TASK DETAILS: Lift out all lines below that contain "ausgewählt".

<<<<

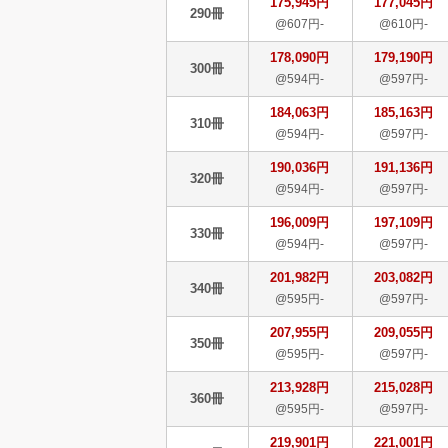
175,945円
177,045円
290冊
@607円-
@610円-
178,090円
179,190円
300冊
@594円-
@597円-
184,063円
185,163円
310冊
@594円-
@597円-
190,036円
191,136円
320冊
@594円-
@597円-
196,009円
197,109円
330冊
@594円-
@597円-
201,982円
203,082円
340冊
@595円-
@597円-
207,955円
209,055円
350冊
@595円-
@597円-
213,928円
215,028円
360冊
@595円-
@597円-
219,901円
221,001円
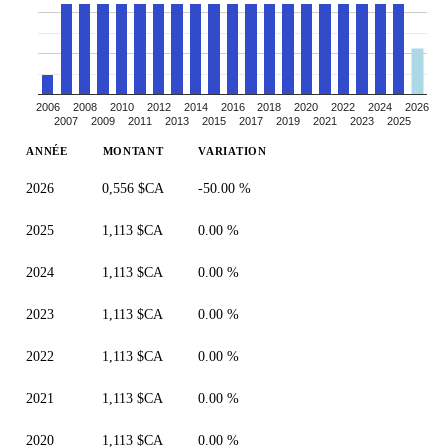
2006
2008
2010
2012
2014
2016
2018
2020
2022
2024
2026
2007
2009
2011
2013
2015
2017
2019
2021
2023
2025
ANNÉE
MONTANT
VARIATION
2026
0,556 $CA
-50.00 %
2025
1,113 $CA
0.00 %
2024
1,113 $CA
0.00 %
2023
1,113 $CA
0.00 %
2022
1,113 $CA
0.00 %
2021
1,113 $CA
0.00 %
2020
1,113 $CA
0.00 %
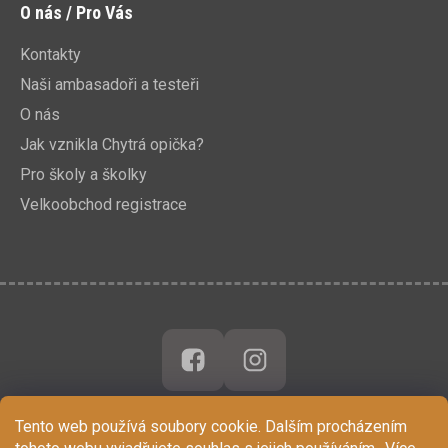
O nás / Pro Vás
Kontakty
Naši ambasadoři a testeři
O nás
Jak vznikla Chytrá opička?
Pro školy a školky
Velkoobchod registrace
Tento web používá soubory cookie. Dalším procházením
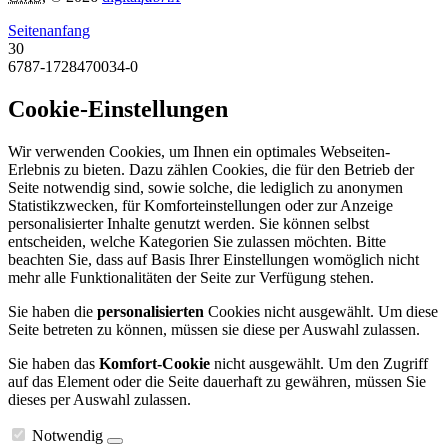
Seitenanfang
30
6787-1728470034-0
Cookie-Einstellungen
Wir verwenden Cookies, um Ihnen ein optimales Webseiten-
Erlebnis zu bieten. Dazu zählen Cookies, die für den Betrieb der
Seite notwendig sind, sowie solche, die lediglich zu anonymen
Statistikzwecken, für Komforteinstellungen oder zur Anzeige
personalisierter Inhalte genutzt werden. Sie können selbst
entscheiden, welche Kategorien Sie zulassen möchten. Bitte
beachten Sie, dass auf Basis Ihrer Einstellungen womöglich nicht
mehr alle Funktionalitäten der Seite zur Verfügung stehen.
Sie haben die
personalisierten
Cookies nicht ausgewählt. Um diese
Seite betreten zu können, müssen sie diese per Auswahl zulassen.
Sie haben das
Komfort-Cookie
nicht ausgewählt. Um den Zugriff
auf das Element oder die Seite dauerhaft zu gewähren, müssen Sie
dieses per Auswahl zulassen.
Notwendig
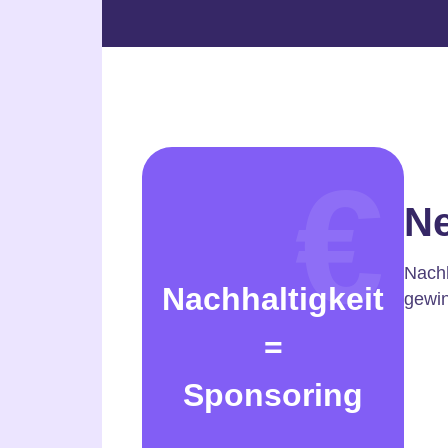
Ne
Nachh
Nachhaltigkeit
gewin
=
Sponsoring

>>>>

RESPONSE AREA:
Cookies nicht ausgewählt. Um diese
nicht ausgewählt. Um den Zugriff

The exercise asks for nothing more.